One of the key deliverables of the data assessment is to figure out where each major data area resides and what the actual data values are in each column. The only way to accomplish this is through data profiling. Sometimes this portion of the data assessment phase is referred to as the data profiling phase, as the deliverable and data profiling output closely correspond to each other. Once the initial round of data profiling is complete, the team can use the results to drive the remaining phases of the project.
During the data mapping phase, the project team will take the data profiling results and use them to put together the mapping specifications. Thus, the team will be using real data to drive the specifications and be able to see all combinations of currently used values when coming up with the transformation specifications. This is opposed to trying to figure out the rules by just using front-end screens and a small sample data dump, hunting and pecking at individual fields, and scrounging up out-of-date documentation. All of these techniques can be used to help create the mapping specifications, but without using the profiling results, the initial version of the mapping specifications will be significantly incomplete. If we used the above example, the team would recognize that when mapping the item status, the values A, X, F, R, OT, and null would need to be taken into account, but the documentation and front-end screen might have listed only A and X as valid values.
The data profiling results are also used to assist with the data cleansing and data enhancement portions of the data migration. Data profiling identifies some of the outlying values, strange patterns, and missing values that need to be cleaned up. In the above example results, the low and high effective date values are suspect. There are also some invalid values that should be researched. There are also email addresses in the phone number field, as well as strange phone number patterns that should be cleansed.

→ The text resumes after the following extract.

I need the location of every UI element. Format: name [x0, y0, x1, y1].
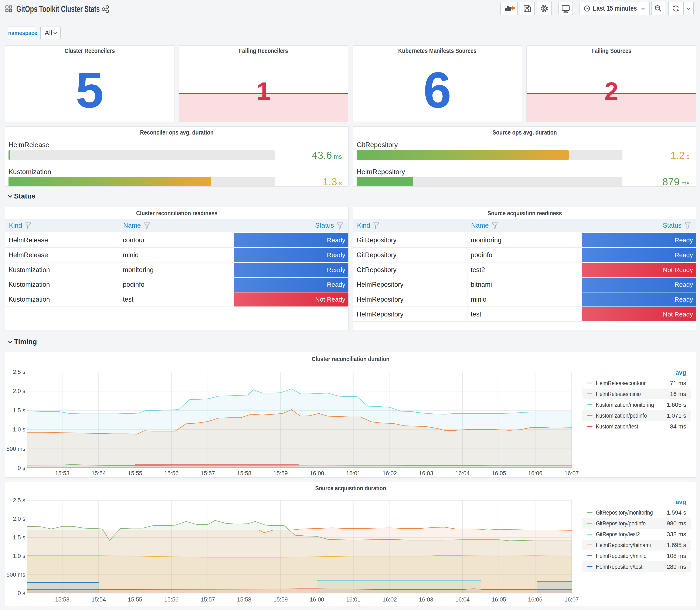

Data profiling is also a helpful tool that is frequently used during several aspects of the post-conversion reconciliation. It is possible to validate counts, translated values, missing values, etc., by running data profiling across the disparate systems and comparing the results. Using a general data profiling process to help identify extraction, translation, and load issues is usually easier than putting together individual field-by-field tests. Field-by-field and row-by-row tests are still potentially needed, but profiling can eliminate the need for some of those tests.